→ **Instructions to follow**: The text of every record, exactly as given and with no pictures, should be your output.
** Opening Data shown block **
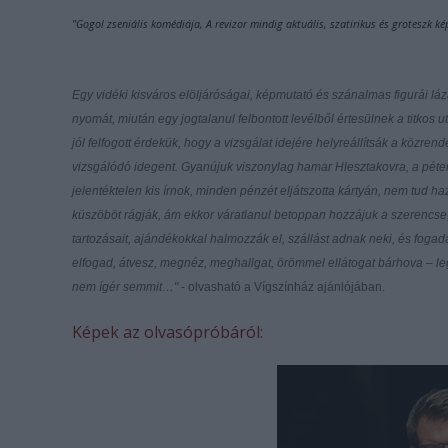
"
Gogol zseniális komédiája, A revizor mindig aktuális, szatirikus és groteszk 
Egy vidéki kisváros elöljáróságai, képmutató és szánalmas figurái lá
nyomát, miután egy jogtalanul felbontott levélből értesülnek a titkos u
jól felfogott érdekük, hogy a vizsgálat idejére helyreállítsák a közre
vizsgálódó idegent. Gyanújuk viszonylag hamar Hlesztakovra, a pétervá
jelentéktelen kis írnok, minden pénzét eljátszotta kártyán, nem tud h
küszöböt rágják, ám ekkor váratlanul betoppan hozzájuk a szerencse, 
tartozásait, ajándékokkal halmozzák el, szállást adnak neki, és fogadá
elfogad, átvesz, megnéz, meghallgat, örömmel ellátogat bárhova – legy
nem ígér semmit…"
- olvasható a Vígszínház ajánlójában.
Képek az olvasópróbáról:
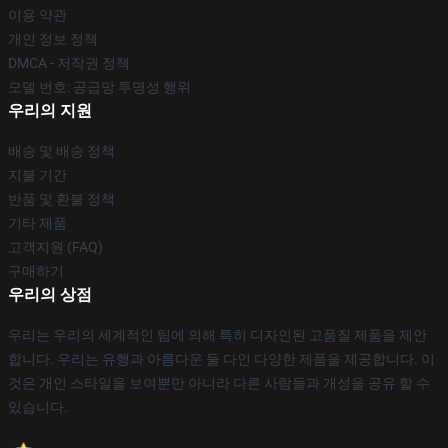
이용 약관
개인 정보 정책
DMCA - 저작권 정책
모델 번호: 공급망 투명성 행위
우리의 지원
배송 및 배송 정책
지불 기간
반품 및 환불 정책
기타 제품
고객지원 (FAQ)
구매하기
우리의 상점
우리는 우리의 세계적인 팀에 의해 특히 디자인된 고품질 제품을 제안
합니다. 우리는 유행과 아름다운 둘 다인 다양한 제품을 제공합니다. 이
것은 개인 스타일을 보여뿐만 아니라 다른 사람들과 개성을 공유 할 수
있습니다.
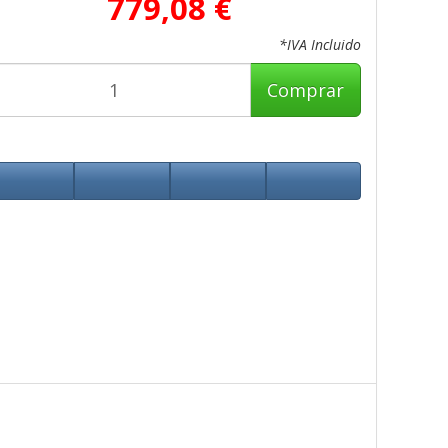
779,08 €
*IVA Incluido
Comprar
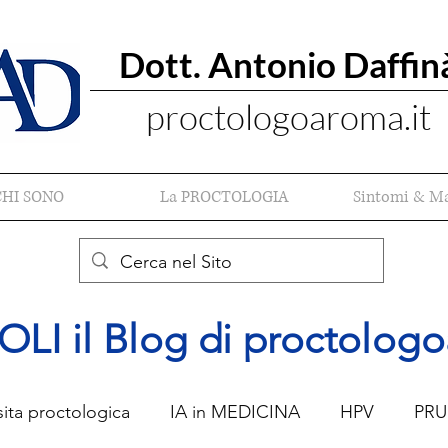
Dott. Antonio Daffin
proctologoaroma.it
CHI SONO
La PROCTOLOGIA
Sintomi & Ma
 il Blog di proctologo
sita proctologica
IA in MEDICINA
HPV
PRU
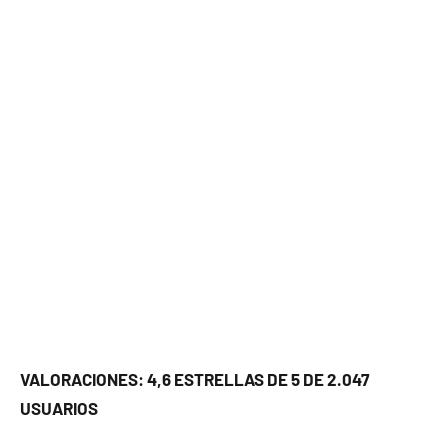
VALORACIONES: 4,6 ESTRELLAS DE 5 DE 2.047
USUARIOS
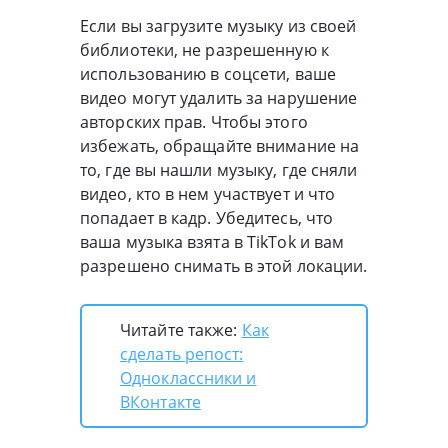
Если вы загрузите музыку из своей
библиотеки, не разрешенную к
использованию в соцсети, ваше
видео могут удалить за нарушение
авторских прав. Чтобы этого
избежать, обращайте внимание на
то, где вы нашли музыку, где сняли
видео, кто в нем участвует и что
попадает в кадр. Убедитесь, что
ваша музыка взята в TikTok и вам
разрешено снимать в этой локации.
Читайте также:
Как
сделать репост:
Одноклассники и
ВКонтакте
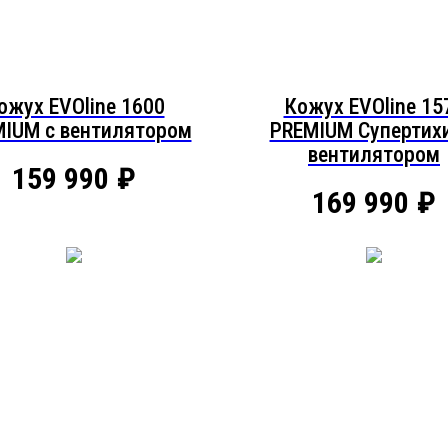
ожух EVOline 1600
Кожух EVOline 15
IUM c вентилятором
PREMIUM Супертихи
вентилятором
159 990
₽
169 990
₽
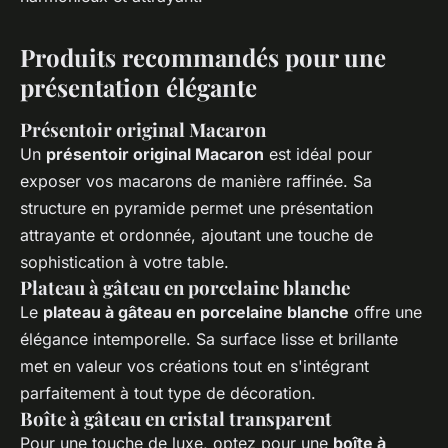
Produits recommandés pour une
présentation élégante
Présentoir original Macaron
Un
présentoir original Macaron
est idéal pour
exposer vos macarons de manière raffinée. Sa
structure en pyramide permet une présentation
attrayante et ordonnée, ajoutant une touche de
sophistication à votre table.
Plateau à gâteau en porcelaine blanche
Le
plateau à gâteau en porcelaine blanche
offre une
élégance intemporelle. Sa surface lisse et brillante
met en valeur vos créations tout en s'intégrant
parfaitement à tout type de décoration.
Boîte à gâteau en cristal transparent
Pour une touche de luxe, optez pour une
boîte à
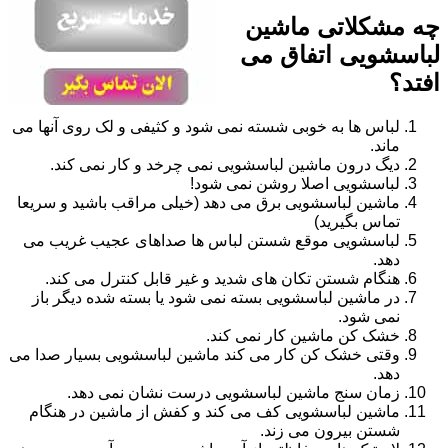
چه مشکلاتی ماشین
لباسشویی اتفاق می
افتد؟
لباس ها به خوبی شسته نمی شود و کثیفی و لک روی آنها می
ماند.
دیگ درون ماشین لباسشویی نمی چرخد و کار نمی کند.
لباسشویی اصلا روشن نمی شود!
ماشین لباسشویی برق می دهد (خیلی مراقب باشید و سریعا
تماس بگیرید)
لباسشویی موقع شستن لباس ها صداهای عجیب غریب می
دهد.
هنگام شستن تکان های شدید و غیر قابل کنترل می کند.
در ماشین لباسشویی بسته نمی شود یا بسته شده دیگر باز
نمی شود.
خشک کن ماشین کار نمی کند.
وقتی خشک کن کار می کند ماشین لباسشویی بسیار صدا می
دهد.
زمان سنج ماشین لباسشویی درست نشان نمی دهد.
ماشین لباسشویی کف می کند و کفش از ماشین در هنگام
شستن بیرون می زند.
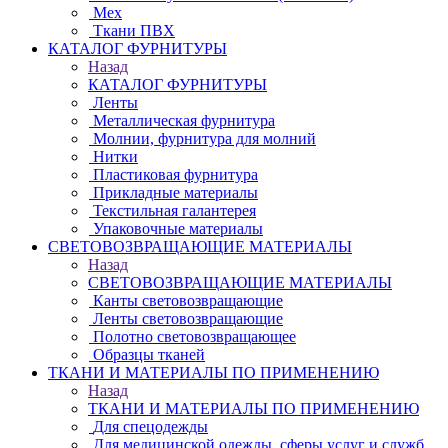
Мех
Ткани ПВХ
КАТАЛОГ ФУРНИТУРЫ
Назад
КАТАЛОГ ФУРНИТУРЫ
Ленты
Металлическая фурнитура
Молнии, фурнитура для молний
Нитки
Пластиковая фурнитура
Прикладные материалы
Текстильная галантерея
Упаковочные материалы
СВЕТОВОЗВРАЩАЮЩИЕ МАТЕРИАЛЫ
Назад
СВЕТОВОЗВРАЩАЮЩИЕ МАТЕРИАЛЫ
Канты световозвращающие
Ленты световозвращающие
Полотно световозвращающее
Образцы тканей
ТКАНИ И МАТЕРИАЛЫ ПО ПРИМЕНЕНИЮ
Назад
ТКАНИ И МАТЕРИАЛЫ ПО ПРИМЕНЕНИЮ
Для спецодежды
Для медицинской одежды, сферы услуг и служб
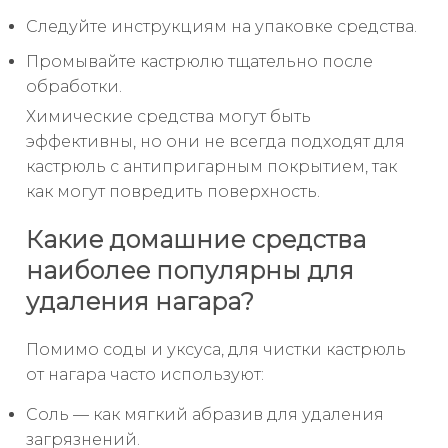
Следуйте инструкциям на упаковке средства.
Промывайте кастрюлю тщательно после
обработки.
Химические средства могут быть
эффективны, но они не всегда подходят для
кастрюль с антипригарным покрытием, так
как могут повредить поверхность.
Какие домашние средства
наиболее популярны для
удаления нагара?
Помимо соды и уксуса, для чистки кастрюль
от нагара часто используют:
Соль — как мягкий абразив для удаления
загрязнений.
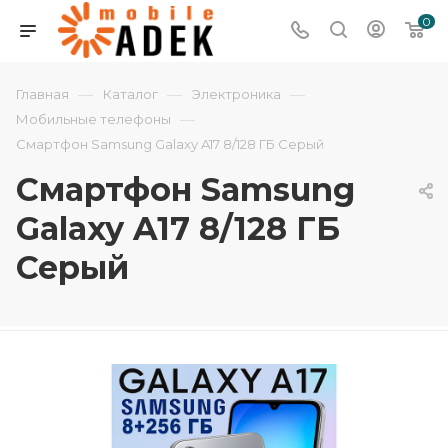
0
—
—
—
Главная
Каталог
Электроника
—
Мобильные телефоны
Смартфон Samsung Galaxy A17 8/128 ГБ Серый
Смартфон Samsung
Galaxy A17 8/128 ГБ
Серый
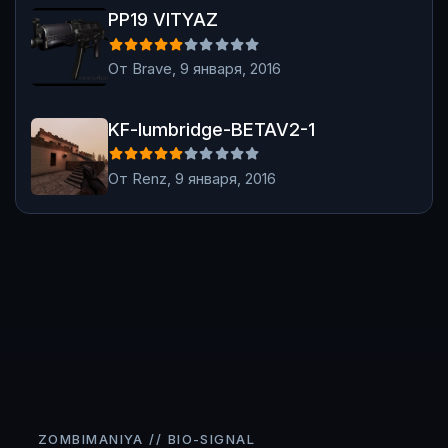
PP19 VITYAZ
PP19 VITYAZ
От
Brave
,
9 января, 2016
KF-lumbridge-BETAV2-1
KF-lumbridge-BETAV2-1
От
Renz
,
9 января, 2016
ZOMBIMANIYA // BIO-SIGNAL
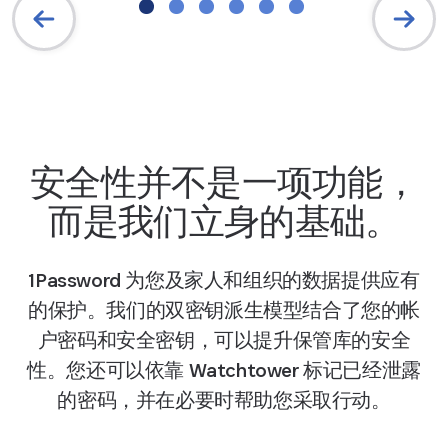
安全性并不是一项功能，
而是我们立身的基础。
1Password 为您及家人和组织的数据提供应有
的保护。我们的双密钥派生模型结合了您的帐
户密码和安全密钥，可以提升保管库的安全
性。您还可以依靠 Watchtower 标记已经泄露
的密码，并在必要时帮助您采取行动。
** Closing Data shown block **
→ **Completed task**:
"
Gogol zseniális komédiája, A revizor mindig aktuális, szatirikus és groteszk 
Egy vidéki kisváros elöljáróságai, képmutató és szánalmas figurái lá
nyomát, miután egy jogtalanul felbontott levélből értesülnek a titkos u
jól felfogott érdekük, hogy a vizsgálat idejére helyreállítsák a közre
vizsgálódó idegent. Gyanújuk viszonylag hamar Hlesztakovra, a pétervá
jelentéktelen kis írnok, minden pénzét eljátszotta kártyán, nem tud h
küszöböt rágják, ám ekkor váratlanul betoppan hozzájuk a szerencse, 
tartozásait, ajándékokkal halmozzák el, szállást adnak neki, és fogadá
elfogad, átvesz, megnéz, meghallgat, örömmel ellátogat bárhova – legy
nem ígér semmit…"
- olvasható a Vígszínház ajánlójában.
Képek az olvasópróbáról:
이용 약관
개인 정보 정책
DMCA - 저작권 정책
모델 번호: 공급망 투명성 행위
우리의 지원
배송 및 배송 정책
지불 기간
반품 및 환불 정책
기타 제품
고객지원 (FAQ)
구매하기
우리의 상점
우리는 우리의 세계적인 팀에 의해 특히 디자인된 고품질 제품을 제안
합니다. 우리는 유행과 아름다운 둘 다인 다양한 제품을 제공합니다. 이
것은 개인 스타일을 보여뿐만 아니라 다른 사람들과 개성을 공유 할 수
있습니다.
779,08 €
*IVA Incluido
Comprar
Dott. Antonio Daffin
proctologoaroma.it
CHI SONO
La PROCTOLOGIA
Sintomi & Ma
 il Blog di proctologo
sita proctologica
IA in MEDICINA
HPV
PRU
VALORACIONES: 4,6 ESTRELLAS DE 5 DE 2.047
USUARIOS
Если вы загрузите музыку из своей
библиотеки, не разрешенную к
использованию в соцсети, ваше
видео могут удалить за нарушение
авторских прав. Чтобы этого
избежать, обращайте внимание на
то, где вы нашли музыку, где сняли
видео, кто в нем участвует и что
попадает в кадр. Убедитесь, что
ваша музыка взята в TikTok и вам
разрешено снимать в этой локации.
Читайте также:
Как
сделать репост:
Одноклассники и
ВКонтакте
ожух EVOline 1600
Кожух EVOline 15
IUM c вентилятором
PREMIUM Супертихи
вентилятором
159 990
₽
169 990
₽
Produits recommandés pour une
présentation élégante
Présentoir original Macaron
Un
présentoir original Macaron
est idéal pour
exposer vos macarons de manière raffinée. Sa
structure en pyramide permet une présentation
attrayante et ordonnée, ajoutant une touche de
sophistication à votre table.
Plateau à gâteau en porcelaine blanche
Le
plateau à gâteau en porcelaine blanche
offre une
élégance intemporelle. Sa surface lisse et brillante
met en valeur vos créations tout en s'intégrant
parfaitement à tout type de décoration.
Boîte à gâteau en cristal transparent
Pour une touche de luxe, optez pour une
boîte à
چه مشکلاتی ماشین
لباسشویی اتفاق می
افتد؟
لباس ها به خوبی شسته نمی شود و کثیفی و لک روی آنها می
ماند.
دیگ درون ماشین لباسشویی نمی چرخد و کار نمی کند.
لباسشویی اصلا روشن نمی شود!
ماشین لباسشویی برق می دهد (خیلی مراقب باشید و سریعا
تماس بگیرید)
لباسشویی موقع شستن لباس ها صداهای عجیب غریب می
دهد.
هنگام شستن تکان های شدید و غیر قابل کنترل می کند.
در ماشین لباسشویی بسته نمی شود یا بسته شده دیگر باز
نمی شود.
خشک کن ماشین کار نمی کند.
وقتی خشک کن کار می کند ماشین لباسشویی بسیار صدا می
دهد.
زمان سنج ماشین لباسشویی درست نشان نمی دهد.
ماشین لباسشویی کف می کند و کفش از ماشین در هنگام
شستن بیرون می زند.
Мех
Ткани ПВХ
КАТАЛОГ ФУРНИТУРЫ
Назад
КАТАЛОГ ФУРНИТУРЫ
Ленты
Металлическая фурнитура
Молнии, фурнитура для молний
Нитки
Пластиковая фурнитура
Прикладные материалы
Текстильная галантерея
Упаковочные материалы
СВЕТОВОЗВРАЩАЮЩИЕ МАТЕРИАЛЫ
Назад
СВЕТОВОЗВРАЩАЮЩИЕ МАТЕРИАЛЫ
Канты световозвращающие
Ленты световозвращающие
Полотно световозвращающее
Образцы тканей
ТКАНИ И МАТЕРИАЛЫ ПО ПРИМЕНЕНИЮ
Назад
ТКАНИ И МАТЕРИАЛЫ ПО ПРИМЕНЕНИЮ
Для спецодежды
Для медицинской одежды, сферы услуг и служб
Следуйте инструкциям на упаковке средства.
Промывайте кастрюлю тщательно после
обработки.
Химические средства могут быть
эффективны, но они не всегда подходят для
кастрюль с антипригарным покрытием, так
как могут повредить поверхность.
Какие домашние средства
наиболее популярны для
удаления нагара?
Помимо соды и уксуса, для чистки кастрюль
от нагара часто используют:
Соль — как мягкий абразив для удаления
загрязнений.
0
—
—
—
Главная
Каталог
Электроника
—
Мобильные телефоны
Смартфон Samsung Galaxy A17 8/128 ГБ Серый
Смартфон Samsung
Galaxy A17 8/128 ГБ
Серый
PP19 VITYAZ
PP19 VITYAZ
От
Brave
,
9 января, 2016
KF-lumbridge-BETAV2-1
KF-lumbridge-BETAV2-1
От
Renz
,
9 января, 2016
ZOMBIMANIYA // BIO-SIGNAL
安全性并不是一项功能，
而是我们立身的基础。
1Password 为您及家人和组织的数据提供应有
的保护。我们的双密钥派生模型结合了您的帐
户密码和安全密钥，可以提升保管库的安全
性。您还可以依靠 Watchtower 标记已经泄露
的密码，并在必要时帮助您采取行动。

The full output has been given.